E6121 Reliable Software

Fall 2011 -- Junfeng Yang

Lab 1 is due 11:59pm ET 10/24.

Lab 1: Static NULL Dereference Checker

Heap memory allocation functions such as malloc() may return NULL if there is not enough memory. A robust program such as a web server should check the return value of a heap allocation function against NULL before dereferencing it, to avoid the segmentation fault caused by dereferencing a NULL pointer. In this lab, you will create a static tool to detect these NULL dereference errors for C/C++ programs. To do so, we will leverage bddbddb and bc2bdd, a bddbddb port to LLVM created by my research group.

Part A: Setup

You will conduct this programming lab on our server workbench.cs.columbia.edu. You will access this server using SSH. Your user name and default password is in your Courseworks Dropbox (Courseworks --> Files --> Dropbox). You are required to change your password on your first login. (Alternatively, if you have extensive experience with Linux environment, you may do this lab on your own machine, though the course staff won't be able to help you if you encounter any issues.)

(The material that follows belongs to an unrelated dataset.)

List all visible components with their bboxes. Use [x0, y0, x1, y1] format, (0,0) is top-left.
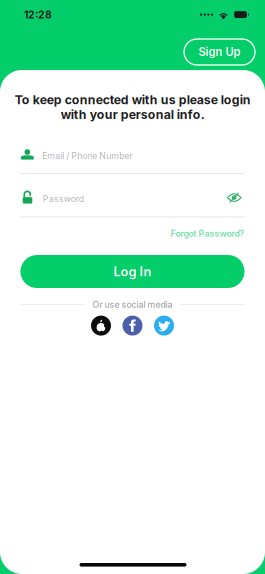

The bc2bdd source files needed for this assignment are distributed using the Git distributed version control software. To get started, log on to workbench.cs.columbia.edu and run the following command

$ git clone /home/e6121/lab1

to clone bc2bdd source code into your home directory. To learn about Git, take a look at the Git user's manual, or, if you are already familiar with other version control systems, you may find this Git overview useful. We'll learn a few more git commands for tracking source code changes later in this lab.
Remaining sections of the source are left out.